Exercise aim >>
Set every line of the data down again exactly, and keep the pictures out.

**** Data to examine

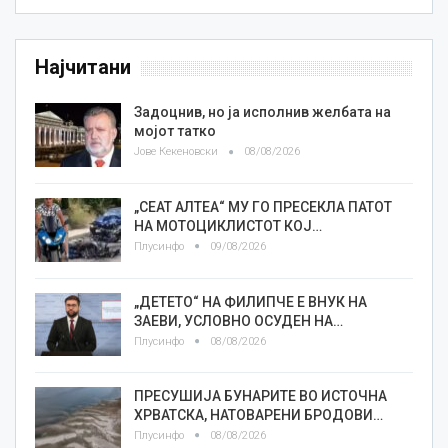
Најчитани
Задоцнив, но ја исполнив желбата на
мојот татко
Јове Кекеновски
08/08/2026
„СЕАТ АЛТЕА“ МУ ГО ПРЕСЕКЛА ПАТОТ
НА МОТОЦИКЛИСТОТ КОЈ…
Плусинфо
09/08/2026
„ДЕТЕТО“ НА ФИЛИПЧЕ Е ВНУК НА
ЗАЕВИ, УСЛОВНО ОСУДЕН НА…
Плусинфо
08/08/2026
ПРЕСУШИЈА БУНАРИТЕ ВО ИСТОЧНА
ХРВАТСКА, НАТОВАРЕНИ БРОДОВИ…
Плусинфо
08/08/2026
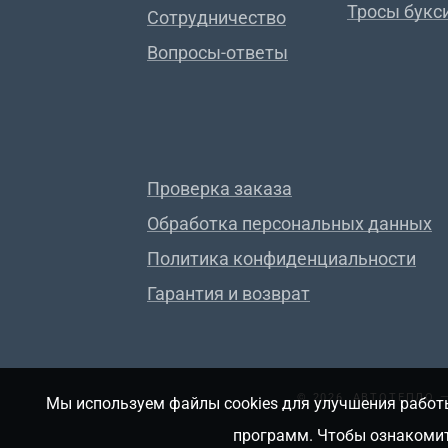
Тросы букс
Сотрудничество
Вопросы-ответы
Проверка заказа
Обработка персональных данных
Политика конфиденциальности
Гарантия и возврат
© 2026, АВТОТЕПЛО
Мы используем файлы cookies для улучшения работы
программ. Чтобы ознакомит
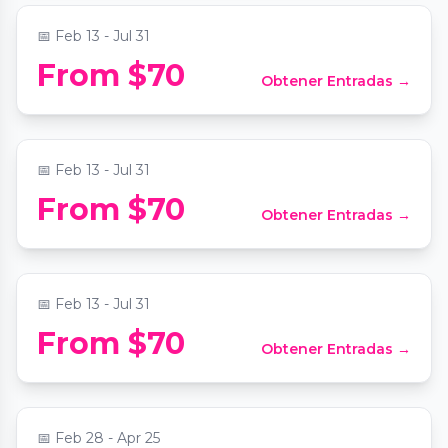
📅
Feb 13 - Jul 31
Evanston Mystery Picnic: Self-Guided
From $70
Obtener Entradas →
Foodie Adventure
📍
Secret Location Chicago
📅
Feb 13 - Jul 31
Naperville Mystery Picnic: Self-Guided
From $70
Obtener Entradas →
Foodie Adventure
📍
Secret Location Chicago
📅
Feb 13 - Jul 31
Chicago Classic Handmade Pasta with
From $70
Obtener Entradas →
Tomato Basil Sauce
📍
Gateway To Learning
📅
Feb 28 - Apr 25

********

Answer space >>
Најчитани
Задоцнив, но ја исполнив желбата на
мојот татко
Јове Кекеновски
08/08/2026
„СЕАТ АЛТЕА“ МУ ГО ПРЕСЕКЛА ПАТОТ
НА МОТОЦИКЛИСТОТ КОЈ…
Плусинфо
09/08/2026
„ДЕТЕТО“ НА ФИЛИПЧЕ Е ВНУК НА
ЗАЕВИ, УСЛОВНО ОСУДЕН НА…
Плусинфо
08/08/2026
ПРЕСУШИЈА БУНАРИТЕ ВО ИСТОЧНА
ХРВАТСКА, НАТОВАРЕНИ БРОДОВИ…
Плусинфо
08/08/2026
Тросы букс
Сотрудничество
Вопросы-ответы
Проверка заказа
Обработка персональных данных
Политика конфиденциальности
Гарантия и возврат
© 2026, АВТОТЕПЛО
Мы используем файлы cookies для улучшения работы
программ. Чтобы ознакомит
📅
Feb 13 - Jul 31
Evanston Mystery Picnic: Self-Guided
From $70
Obtener Entradas →
Foodie Adventure
📍
Secret Location Chicago
📅
Feb 13 - Jul 31
Naperville Mystery Picnic: Self-Guided
From $70
Obtener Entradas →
Foodie Adventure
📍
Secret Location Chicago
📅
Feb 13 - Jul 31
Chicago Classic Handmade Pasta with
From $70
Obtener Entradas →
Tomato Basil Sauce
📍
Gateway To Learning
📅
Feb 28 - Apr 25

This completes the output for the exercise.